● What needs to be done: Leave out all lines before the one containing "Я выставляю счет-фактуру НДС", and copy that line and all the rest below it exactly.

● Provided information:
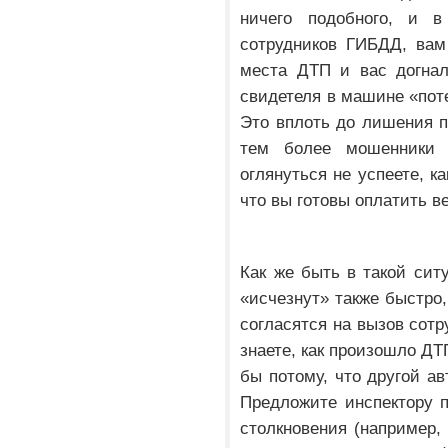
ничего подобного, и в
сотрудников ГИБДД, вам
места ДТП и вас догнал
свидетеля в машине «поте
Это вплоть до лишения пр
тем более мошенники
оглянуться не успеете, к
что вы готовы оплатить в
Как же быть в такой си
«исчезнут» также быстро,
согласятся на вызов сотр
знаете, как произошло ДТ
бы потому, что другой а
Предложите инспектору 
столкновения (например, 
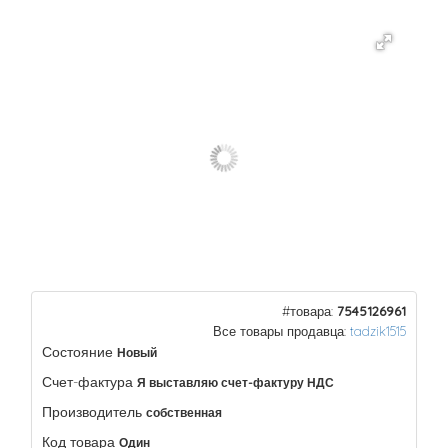
#товара:
7545126961
Все товары продавца:
tadzik1515
Состояние
Новый
Счет-фактура
Я выставляю счет-фактуру НДС
Производитель
собственная
Код товара
Один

● Reply to the task:
Я выставляю счет-фактуру НДС
Производитель
собственная
Код товара
Один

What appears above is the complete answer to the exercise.